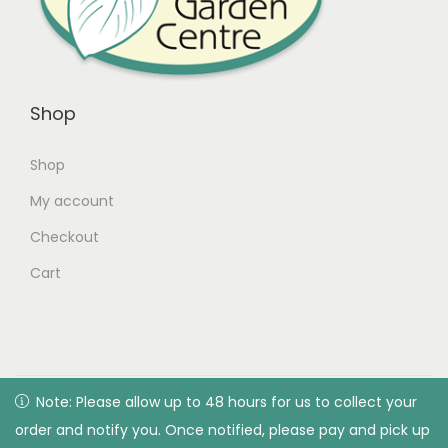
Shop
Shop
My account
Checkout
Cart
© 2026 Green Valley Garden Centre |
Privacy Policy
| All
Note: Please allow up to 48 hours for us to collect your
Note: Please allow up to 48 hours for us to collect your
rights reserved. Designed & developed by Green Valley
order and notify you. Once notified, please pay and pick up
order and notify you. Once notified, please pay and pick up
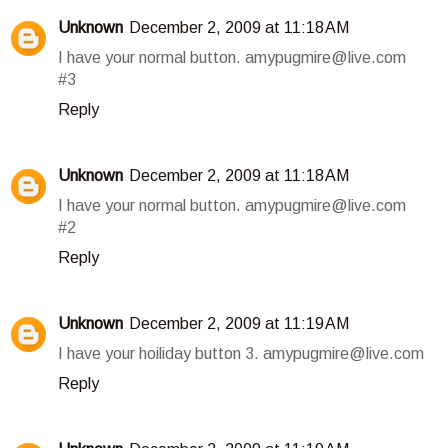
Unknown
December 2, 2009 at 11:18 AM
I have your normal button. amypugmire@live.com
#3
Reply
Unknown
December 2, 2009 at 11:18 AM
I have your normal button. amypugmire@live.com
#2
Reply
Unknown
December 2, 2009 at 11:19 AM
I have your hoiliday button 3. amypugmire@live.com
Reply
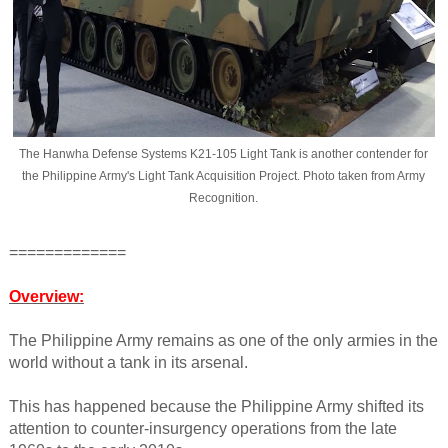
The Hanwha Defense Systems K21-105 Light Tank is another contender for
the Philippine Army's Light Tank Acquisition Project. Photo taken from Army
Recognition.
=============
Overview:
The Philippine Army remains as one of the only armies in the
world without a tank in its arsenal.
This has happened because the Philippine Army shifted its
attention to counter-insurgency operations from the late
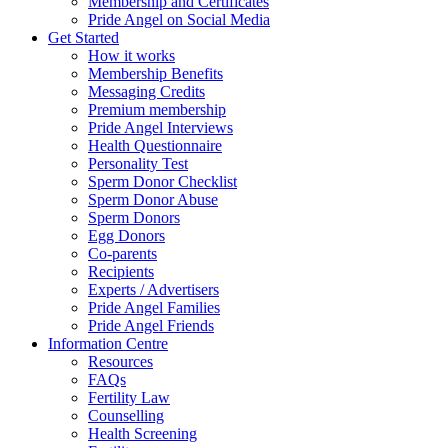
Membership and Certificates
Pride Angel on Social Media
Get Started
How it works
Membership Benefits
Messaging Credits
Premium membership
Pride Angel Interviews
Health Questionnaire
Personality Test
Sperm Donor Checklist
Sperm Donor Abuse
Sperm Donors
Egg Donors
Co-parents
Recipients
Experts / Advertisers
Pride Angel Families
Pride Angel Friends
Information Centre
Resources
FAQs
Fertility Law
Counselling
Health Screening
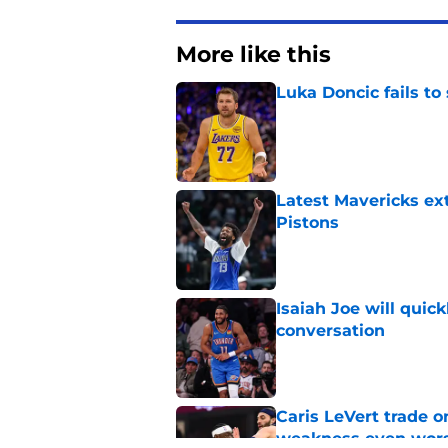
More like this
Luka Doncic fails to 
Published by on Invalid Dat
Latest Mavericks ex
Pistons
Published by on Invalid Dat
Isaiah Joe will quic
conversation
Published by on Invalid Dat
Caris LeVert trade o
weakness even wor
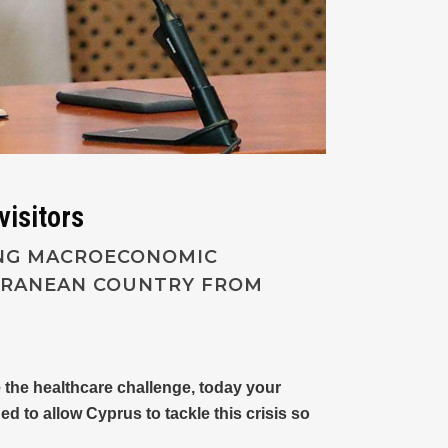
visitors
ONG MACROECONOMIC
ERRANEAN COUNTRY FROM
e the healthcare challenge, today your
 to allow Cyprus to tackle this crisis so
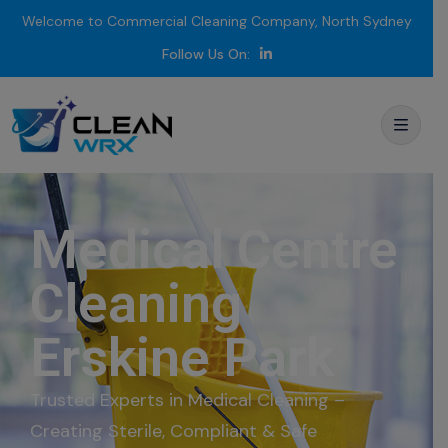
Welcome to Commercial Cleaning Company, North Sydney
Follow Us On:
Medical Centre
Cleaning
Erskine Park
Trusted Experts in Medical Cleaning –
Creating Sterile, Compliant & Safe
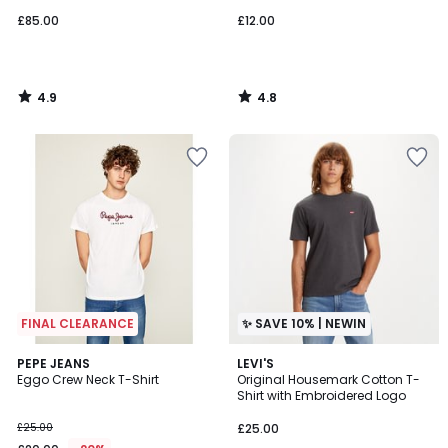
£85.00
£12.00
4.9
4.8
/
/
5
5
FINAL CLEARANCE
✨ SAVE 10% | NEWIN
4.7
4.7
PEPE JEANS
LEVI'S
/ 5
/ 5
Eggo Crew Neck T-Shirt
Original Housemark Cotton T-
Shirt with Embroidered Logo
£25.00
£25.00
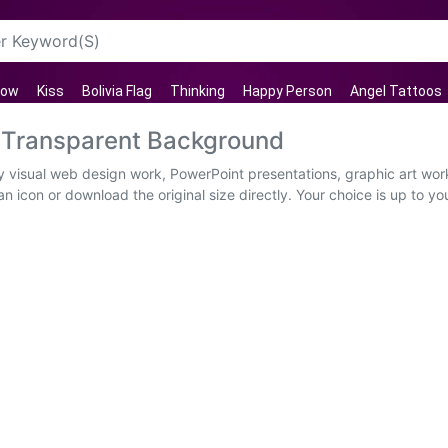
row
Kiss
Bolivia Flag
Thinking
Happy Person
Angel Tattoos
 Transparent Background
y visual web design work, PowerPoint presentations, graphic art wor
n icon or download the original size directly. Your choice is up to 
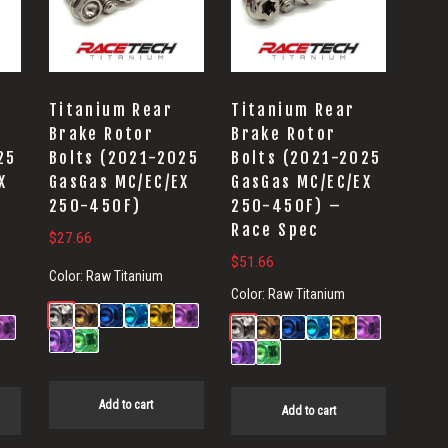
Titanium Rear
Titanium Rear
Brake Rotor
Brake Rotor
25
Bolts (2021-2025
Bolts (2021-2025
X
GasGas MC/EC/EX
GasGas MC/EC/EX
250-450F)
250-450F) –
Race Spec
$
27.66
$
51.66
Color:
Raw Titanium
Color:
Raw Titanium
Add to cart
Add to cart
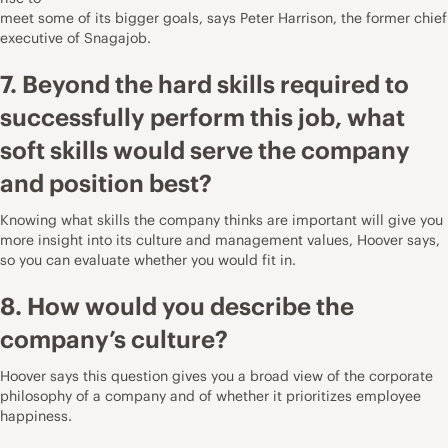
meet some of its bigger goals, says
Peter Harrison
, the former chief
executive of
Snagajob
.
7. Beyond the hard skills required to
successfully perform this job, what
soft skills would serve the company
and position best?
Knowing what skills the company thinks are important will give you
more insight into its culture and management values, Hoover says,
so you can evaluate whether you would fit in.
8. How would you describe the
company’s culture?
Hoover says this question gives you a broad view of the corporate
philosophy of a company and of whether it prioritizes employee
happiness.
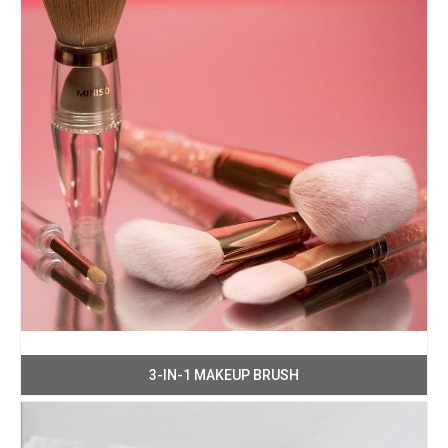
3-IN-1 MAKEUP BRUSH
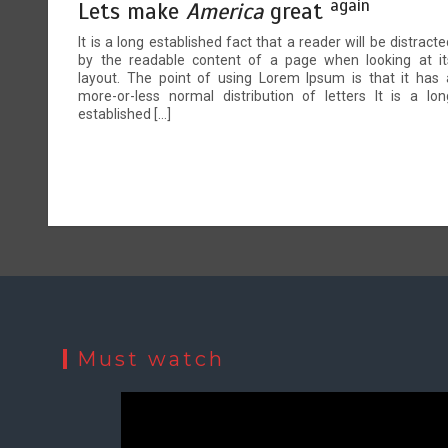
again
Lets make
America
great
It is a long established fact that a reader will be distracte
by the readable content of a page when looking at it
layout. The point of using Lorem Ipsum is that it has 
more-or-less normal distribution of letters It is a lon
established […]
Must watch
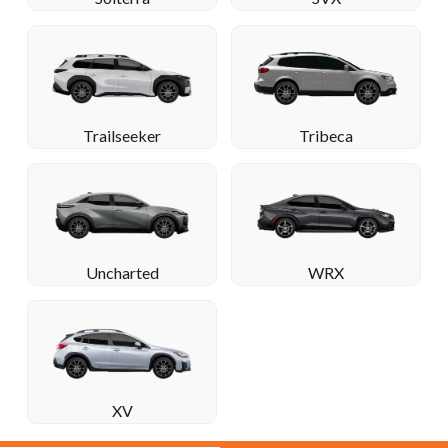
Trailseeker
Tribeca
Uncharted
WRX
XV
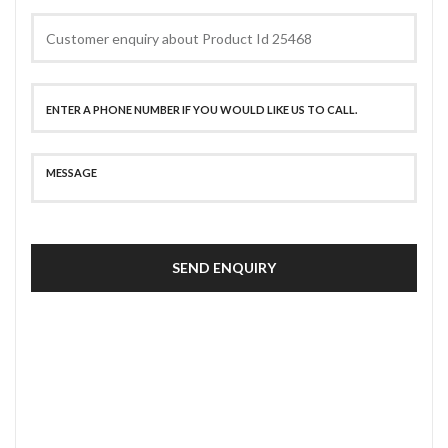
SEND ENQUIRY
SECURE PAYMENT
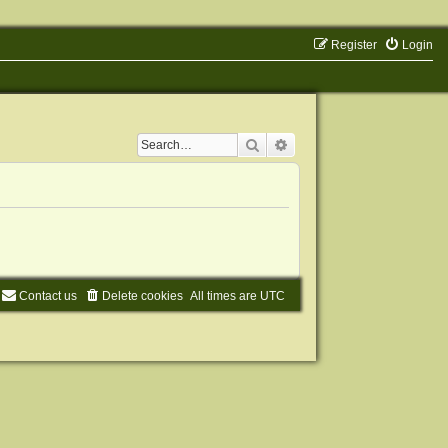
Register
Login
Search
Advanced search
Contact us
Delete cookies
All times are
UTC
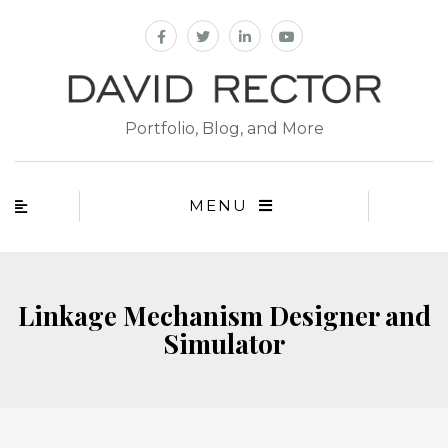
Portfolio, Blog, and More
MENU
Linkage Mechanism Designer and
Simulator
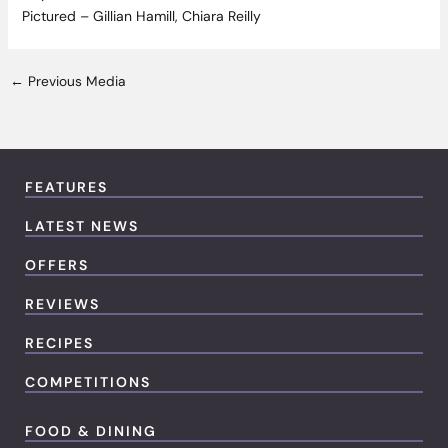
Pictured – Gillian Hamill, Chiara Reilly
←
Previous Media
FEATURES
LATEST NEWS
OFFERS
REVIEWS
RECIPES
COMPETITIONS
FOOD & DINING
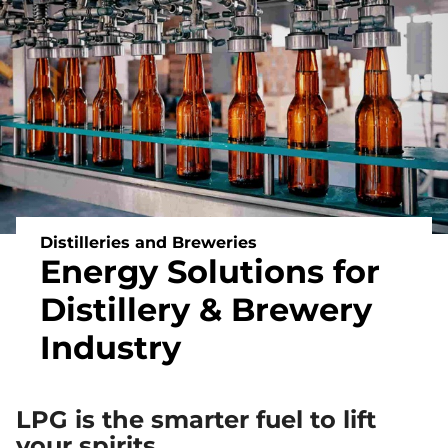
Off
Grid
Heating
and
Energy
Distilleries and Breweries
Energy Solutions for
Distillery & Brewery
Industry
LPG is the smarter fuel to lift
your spirits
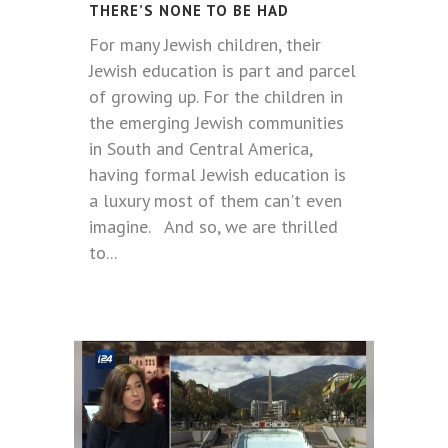
THERE’S NONE TO BE HAD
For many Jewish children, their
Jewish education is part and parcel
of growing up. For the children in
the emerging Jewish communities
in South and Central America,
having formal Jewish education is
a luxury most of them can't even
imagine. And so, we are thrilled
to...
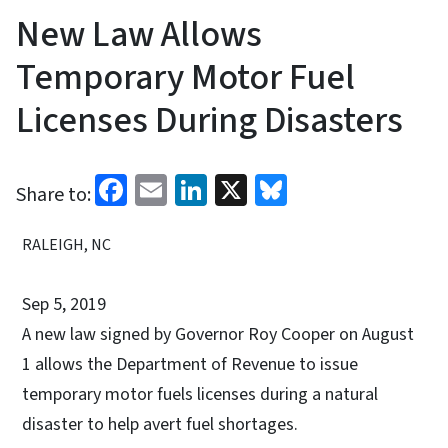
New Law Allows
Temporary Motor Fuel
Licenses During Disasters
Facebook
Email
LinkedIn
X
Bluesky
Share to:
RALEIGH, NC
Sep 5, 2019
A new law signed by Governor Roy Cooper on August
1 allows the Department of Revenue to issue
temporary motor fuels licenses during a natural
disaster to help avert fuel shortages.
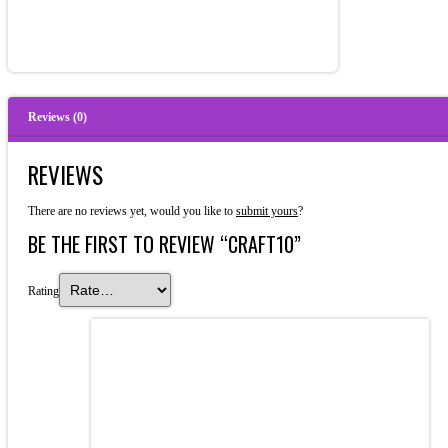
Reviews (0)
REVIEWS
There are no reviews yet, would you like to
submit yours
?
BE THE FIRST TO REVIEW “CRAFT10”
Rating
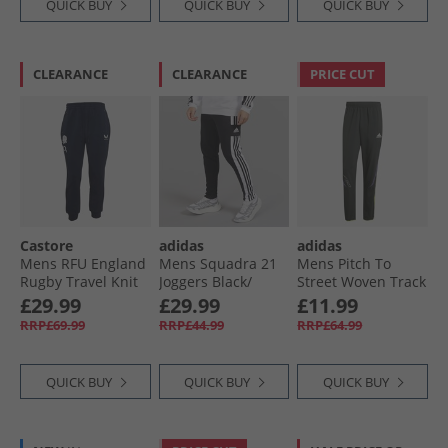
QUICK BUY
QUICK BUY
QUICK BUY
CLEARANCE
CLEARANCE
PRICE CUT
Castore
adidas
adidas
Mens RFU England
Mens Squadra 21
Mens Pitch To
Rugby Travel Knit
Joggers Black/​
Street Woven Track
Pants Inkwell
White
Pants Black
£29.99
£29.99
£11.99
RRP£69.99
RRP£44.99
RRP£64.99
QUICK BUY
QUICK BUY
QUICK BUY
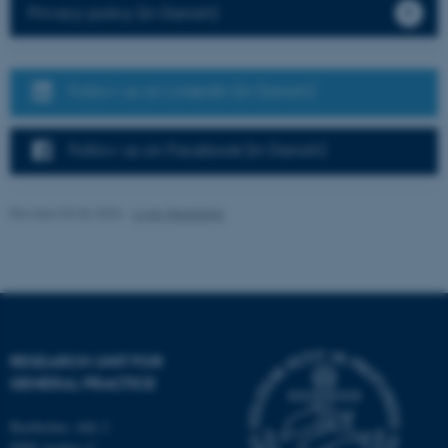
Privacy policy (in Danish)
possible to use basic website
functionality, e.g. navigation
etc. The website does not
work without these cookies.
Follow us on LinkedIn (in Danish)
Follow us on Facebook (in Danish)
Name
Provider / Domain
be_typo_user
TYPO3 Association
Revised 03.06.2026
-
Lone Niedziella
.au.dk
RESEARCH UNIT FOR
GENERAL PRACTICE
fe_typo_user
Typo3 Association
.au.dk
Bartholins Allé 2
8000 Aarhus C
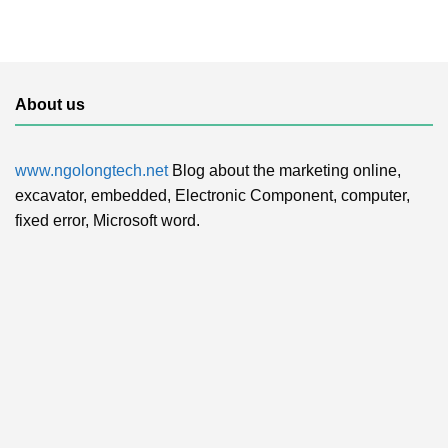
About us
www.ngolongtech.net
Blog about the marketing online,
excavator, embedded, Electronic Component, computer,
fixed error, Microsoft word.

#####

Say how many lines of the entries above include the string "established", giving the number and nothing else.

● RESPONSE AREA
2